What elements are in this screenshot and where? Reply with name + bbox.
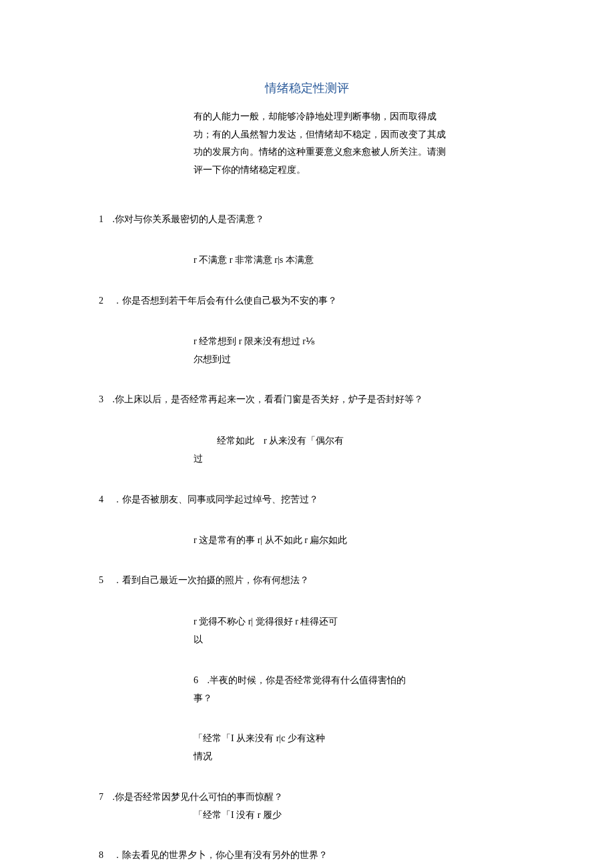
option-line: 「经常「I 从来没有 r|c 少有这种 [194, 730, 420, 748]
question-5: 5 ．看到自己最近一次拍摄的照片，你有何想法？ [99, 572, 519, 588]
question-number: 2 [99, 296, 103, 306]
option-line: r 经常想到 r 限来没有想过 r⅟₈ [194, 333, 420, 351]
question-4: 4 ．你是否被朋友、同事或同学起过绰号、挖苦过？ [99, 491, 519, 508]
question-text: .半夜的时候，你是否经常觉得有什么值得害怕的事？ [194, 675, 406, 703]
question-4-options: r 这是常有的事 r| 从不如此 r 扁尔如此 [194, 532, 420, 550]
question-text: ．除去看见的世界夕卜，你心里有没有另外的世界？ [113, 850, 328, 860]
option-line: r 觉得不称心 r| 觉得很好 r 桂得还可 [194, 613, 420, 631]
question-3-options: 经常如此 r 从来没有「偶尔有 过 [194, 432, 420, 468]
question-text: ．看到自己最近一次拍摄的照片，你有何想法？ [113, 575, 309, 585]
question-number: 3 [99, 394, 103, 404]
question-number: 5 [99, 575, 103, 585]
option-line: 经常如此 r 从来没有「偶尔有 [217, 432, 420, 450]
question-text: ．你是否想到若干年后会有什么使自己极为不安的事？ [113, 296, 337, 306]
question-2-options: r 经常想到 r 限来没有想过 r⅟₈ 尔想到过 [194, 333, 420, 368]
question-6: 6 .半夜的时候，你是否经常觉得有什么值得害怕的事？ [194, 672, 420, 707]
question-text: ．你是否被朋友、同事或同学起过绰号、挖苦过？ [113, 494, 318, 504]
intro-paragraph: 有的人能力一般，却能够冷静地处理判断事物，因而取得成功；有的人虽然智力发达，但情… [194, 108, 454, 179]
question-number: 4 [99, 494, 103, 504]
question-1-options: r 不满意 r 非常满意 r|s 本满意 [194, 252, 420, 270]
question-5-options: r 觉得不称心 r| 觉得很好 r 桂得还可 以 [194, 613, 420, 648]
option-line: 尔想到过 [194, 351, 420, 369]
document-title: 情绪稳定性测评 [0, 77, 614, 99]
question-2: 2 ．你是否想到若干年后会有什么使自己极为不安的事？ [99, 292, 519, 309]
question-number: 7 [99, 792, 103, 802]
question-text: .你是否经常因梦见什么可怕的事而惊醒？ [113, 792, 284, 802]
question-3: 3 .你上床以后，是否经常再起来一次，看看门窗是否关好，炉子是否封好等？ [99, 391, 519, 408]
question-number: 1 [99, 214, 103, 224]
question-number: 6 [194, 675, 198, 685]
option-line: 情况 [194, 748, 420, 766]
question-8: 8 ．除去看见的世界夕卜，你心里有没有另外的世界？ [99, 847, 519, 863]
question-7-options: 「经常「I 没有 r 履少 [194, 807, 420, 823]
question-number: 8 [99, 850, 103, 860]
question-text: .你对与你关系最密切的人是否满意？ [113, 214, 265, 224]
question-7: 7 .你是否经常因梦见什么可怕的事而惊醒？ [99, 789, 519, 805]
question-text: .你上床以后，是否经常再起来一次，看看门窗是否关好，炉子是否封好等？ [113, 394, 424, 404]
option-line: 以 [194, 631, 420, 649]
question-1: 1 .你对与你关系最密切的人是否满意？ [99, 211, 519, 228]
question-6-options: 「经常「I 从来没有 r|c 少有这种 情况 [194, 730, 420, 765]
option-line: 过 [194, 450, 420, 468]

..........

[WHAT THE EXERCISE ASKS] Number of lines above with the word "你对与你关系最密切的人是否满意": supply it alone.

[FINISHED TASK] 2